To return to the issue of precarity, I have always been precarious. I was never looking for economic security. I knew that from the moment I chose to do this profession in Greece, there would be no career because there is no market for a job, whether cinema or any other form of art. You can get subsidies from the state or a few producers, but you are always in a precarious position. I saw it while working; it is not just an assumption or suspicion.

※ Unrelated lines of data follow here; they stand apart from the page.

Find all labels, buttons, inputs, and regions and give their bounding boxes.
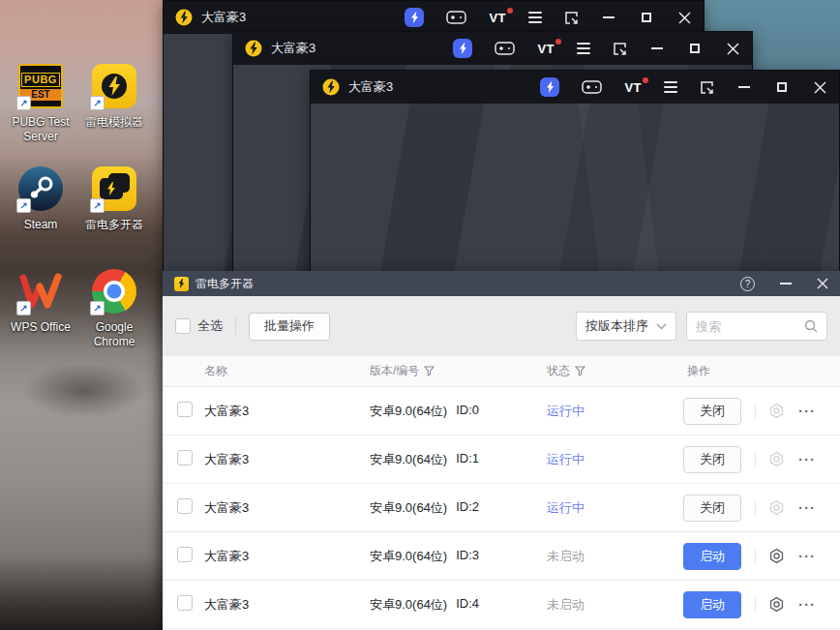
desktop-icon-ldplayer[interactable]: ↗ 雷电模拟器 bbox=[77, 64, 151, 130]
maximize-button[interactable] bbox=[687, 41, 703, 56]
instance-name: 大富豪3 bbox=[204, 499, 370, 517]
more-options-icon[interactable]: ··· bbox=[798, 455, 816, 465]
toolbar: 全选 批量操作 按版本排序 bbox=[163, 296, 840, 356]
menu-icon[interactable] bbox=[528, 12, 542, 23]
menu-icon[interactable] bbox=[577, 43, 590, 54]
action-button[interactable]: 启动 bbox=[683, 543, 741, 570]
divider bbox=[755, 452, 756, 467]
close-button[interactable] bbox=[725, 41, 740, 56]
boost-icon[interactable] bbox=[453, 39, 472, 58]
settings-gear-icon[interactable] bbox=[768, 499, 785, 516]
row-checkbox[interactable] bbox=[177, 547, 193, 562]
minimize-button[interactable] bbox=[736, 79, 752, 95]
instance-row: 大富豪3 安卓9.0(64位)ID:0 运行中 关闭 ··· bbox=[163, 387, 840, 435]
instance-name: 大富豪3 bbox=[204, 451, 370, 468]
minimize-button[interactable] bbox=[601, 10, 616, 25]
titlebar[interactable]: 大富豪3 VT bbox=[311, 71, 839, 104]
filter-icon[interactable] bbox=[575, 366, 585, 376]
titlebar[interactable]: 雷电多开器 ? bbox=[163, 271, 840, 296]
more-options-icon[interactable]: ··· bbox=[798, 552, 816, 561]
icon-label: PUBG Test Server bbox=[4, 115, 77, 144]
instance-version: 安卓9.0(64位) bbox=[370, 596, 447, 614]
desktop-icon-ld-multiplayer[interactable]: ↗ 雷电多开器 bbox=[77, 166, 151, 232]
ldplayer-logo-icon bbox=[175, 9, 193, 26]
ld-multiplayer-window: 雷电多开器 ? 全选 批量操作 按版本排序 名称 bbox=[163, 271, 840, 630]
gamepad-icon[interactable] bbox=[495, 41, 515, 56]
vt-button[interactable]: VT bbox=[489, 11, 506, 25]
shortcut-arrow-icon: ↗ bbox=[16, 301, 31, 315]
window-title: 大富豪3 bbox=[201, 9, 246, 26]
maximize-button[interactable] bbox=[774, 79, 790, 95]
icon-label: 雷电多开器 bbox=[77, 218, 151, 232]
boost-icon[interactable] bbox=[540, 77, 559, 97]
multi-instance-icon[interactable] bbox=[564, 11, 579, 25]
shortcut-arrow-icon: ↗ bbox=[16, 198, 31, 213]
sort-dropdown[interactable]: 按版本排序 bbox=[576, 312, 676, 341]
row-checkbox[interactable] bbox=[177, 450, 193, 465]
header-name: 名称 bbox=[204, 363, 370, 379]
more-options-icon[interactable]: ··· bbox=[798, 600, 816, 610]
minimize-button[interactable] bbox=[780, 283, 792, 285]
row-checkbox[interactable] bbox=[177, 595, 193, 611]
settings-gear-icon[interactable] bbox=[768, 548, 785, 564]
filter-icon[interactable] bbox=[424, 366, 435, 376]
menu-icon[interactable] bbox=[664, 81, 677, 93]
divider bbox=[755, 549, 756, 564]
instance-row: 大富豪3 安卓9.0(64位)ID:2 运行中 关闭 ··· bbox=[163, 484, 840, 532]
desktop: PUBG EST ↗ PUBG Test Server ↗ 雷电模拟器 ↗ bbox=[0, 0, 840, 630]
desktop-icon-pubg-test-server[interactable]: PUBG EST ↗ PUBG Test Server bbox=[4, 64, 77, 144]
select-all-label: 全选 bbox=[197, 317, 223, 335]
vt-button[interactable]: VT bbox=[537, 42, 555, 56]
instance-id: ID:1 bbox=[456, 451, 479, 468]
instance-row: 大富豪3 安卓9.0(64位)ID:3 未启动 启动 ··· bbox=[163, 532, 840, 581]
divider bbox=[755, 597, 756, 613]
instance-name: 大富豪3 bbox=[204, 548, 370, 565]
ld-multiplayer-app-icon bbox=[174, 277, 189, 291]
action-button[interactable]: 启动 bbox=[683, 591, 741, 618]
select-all-checkbox[interactable] bbox=[175, 318, 191, 334]
gamepad-icon[interactable] bbox=[446, 10, 466, 25]
settings-gear-icon[interactable] bbox=[768, 596, 785, 613]
maximize-button[interactable] bbox=[639, 10, 654, 25]
action-button[interactable]: 关闭 bbox=[683, 495, 741, 522]
desktop-icon-steam[interactable]: ↗ Steam bbox=[4, 166, 77, 232]
header-status: 状态 bbox=[547, 363, 683, 379]
multi-instance-icon[interactable] bbox=[613, 42, 627, 56]
window-title: 大富豪3 bbox=[271, 40, 315, 57]
desktop-icon-wps-office[interactable]: ↗ WPS Office bbox=[4, 269, 77, 335]
status-badge: 运行中 bbox=[547, 451, 683, 468]
titlebar[interactable]: 大富豪3 VT bbox=[164, 1, 704, 34]
icon-label: 雷电模拟器 bbox=[77, 115, 151, 130]
help-icon[interactable]: ? bbox=[740, 277, 755, 291]
more-options-icon[interactable]: ··· bbox=[798, 406, 816, 416]
header-actions: 操作 bbox=[683, 363, 840, 379]
settings-gear-icon[interactable] bbox=[768, 451, 785, 467]
instance-version: 安卓9.0(64位) bbox=[370, 499, 447, 517]
status-badge: 运行中 bbox=[547, 499, 683, 517]
window-title: 雷电多开器 bbox=[195, 276, 254, 292]
boost-icon[interactable] bbox=[405, 8, 424, 27]
action-button[interactable]: 关闭 bbox=[683, 398, 741, 425]
row-checkbox[interactable] bbox=[177, 402, 193, 417]
desktop-icon-google-chrome[interactable]: ↗ Google Chrome bbox=[77, 269, 151, 349]
settings-gear-icon[interactable] bbox=[768, 403, 785, 419]
gamepad-icon[interactable] bbox=[582, 79, 602, 95]
shortcut-arrow-icon: ↗ bbox=[90, 301, 105, 315]
multi-instance-icon[interactable] bbox=[700, 80, 714, 95]
close-button[interactable] bbox=[812, 79, 827, 95]
vt-button[interactable]: VT bbox=[624, 80, 642, 95]
header-version: 版本/编号 bbox=[370, 363, 547, 379]
sort-dropdown-value: 按版本排序 bbox=[585, 317, 648, 335]
batch-actions-button[interactable]: 批量操作 bbox=[249, 313, 330, 341]
close-button[interactable] bbox=[817, 278, 828, 289]
window-title: 大富豪3 bbox=[348, 78, 393, 96]
row-checkbox[interactable] bbox=[177, 498, 193, 514]
action-button[interactable]: 关闭 bbox=[683, 446, 741, 473]
more-options-icon[interactable]: ··· bbox=[798, 503, 816, 513]
divider bbox=[235, 317, 236, 335]
close-button[interactable] bbox=[676, 10, 692, 25]
search-input[interactable] bbox=[696, 319, 804, 334]
minimize-button[interactable] bbox=[649, 41, 665, 56]
table-header: 名称 版本/编号 状态 操作 bbox=[163, 356, 840, 387]
titlebar[interactable]: 大富豪3 VT bbox=[233, 32, 752, 65]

R EM: How do you view the future?
GS: In Athens?
RE M: Yes.
GS: Deciding to stay in Athens means that I would not have a career. This time it meant more than that—I had to fight very hard for anything I wanted to create in the future. But in the margins that I was all my life is also Athens. Athens is not in the center of the markets. It is not Berlin. However, the most exciting things happen in the margins, whether in the arts or the real economy.
Athens was fascinating then and is still exciting today. As a city, it weighs with the crises and the gentrifications. Once again, the city center will change, but I think it is there where you find a meaning for fighting for something because there are so many struggles that the new generation has to face. #SupportArtWorkers is an exciting and healthy situation because it rediscovers that you have to fight for some rights.The least you can do is support. They will fight for the same things you once fought. I gave you this example because you asked me, but there is so much more. From the aeolics to (natural) disasters, open fronts are infinite. You have to choose and focus somewhere to fight.